On first mention of a species name in the main text, the common name of the species, if one is available, followed by the scientific species name (Latin binomial name, in italics) with the describing authority and date of authorship must be given. The common name should not be separated from the scientific name by a comma nor should the species name be in parentheses. The describing authority and date of authorship should not be separated by a comma. For example: the rainbow trout Oncorhynchus mykiss (Walbaum 1792); NOT, the rainbow trout, [Oncorhynchus mykiss (Walbaum, 1792)]. First use of species names in the title and Abstract should include common and scientific names as above, but do not require the describing authority and date of authorship.

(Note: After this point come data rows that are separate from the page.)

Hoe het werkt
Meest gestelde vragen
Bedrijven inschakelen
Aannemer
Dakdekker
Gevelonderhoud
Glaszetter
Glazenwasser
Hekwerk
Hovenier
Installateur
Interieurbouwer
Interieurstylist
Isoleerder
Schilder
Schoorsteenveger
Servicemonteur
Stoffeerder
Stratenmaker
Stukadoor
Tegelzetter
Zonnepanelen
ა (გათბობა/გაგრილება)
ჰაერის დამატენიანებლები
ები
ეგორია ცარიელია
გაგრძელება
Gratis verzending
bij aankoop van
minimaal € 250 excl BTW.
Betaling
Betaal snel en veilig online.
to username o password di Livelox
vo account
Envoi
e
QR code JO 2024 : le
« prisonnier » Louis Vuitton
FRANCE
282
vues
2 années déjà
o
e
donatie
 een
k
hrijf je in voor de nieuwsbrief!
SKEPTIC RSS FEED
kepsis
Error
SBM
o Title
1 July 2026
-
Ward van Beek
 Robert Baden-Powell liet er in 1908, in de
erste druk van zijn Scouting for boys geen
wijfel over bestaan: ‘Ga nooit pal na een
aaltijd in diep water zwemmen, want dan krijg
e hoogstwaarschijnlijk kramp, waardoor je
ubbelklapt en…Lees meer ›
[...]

Use standard sources for species common names, including: Wheeler, A. (1992). A list of the common and scientific names of fishes of the British Isles. Journal of Fish Biology 41 (Supplement A) (for British fishes); Wheeler, A.C., Merrett, N.R. & Quigley, D.T.G. (2004). Additional records and notes for Wheeler’s (1992) List of the Common and Scientific Names of Fishes of the British Isles. Journal of Fish Biology 65, Supplement B (for British fishes); Nelson, J.S., Crossman, E.J., Espinosa-P´erez, H., Findley, L.T., Gilbert, C.R., Lea, R.N. & Williams, J.D. (2004). Common and scientific names of fishes from the United States, Canada, and Mexico. Committee on Names of Fishes. 6th edn. Bethesda, MD, U.S.A.: American Fisheries Society (for North American fishes; except those covered above for British fishes); Froese, R. & Pauly, D. (Eds) (2010). FishBase. World Wide Web electronic publication.; FAO Guides for Fisheries Purposes.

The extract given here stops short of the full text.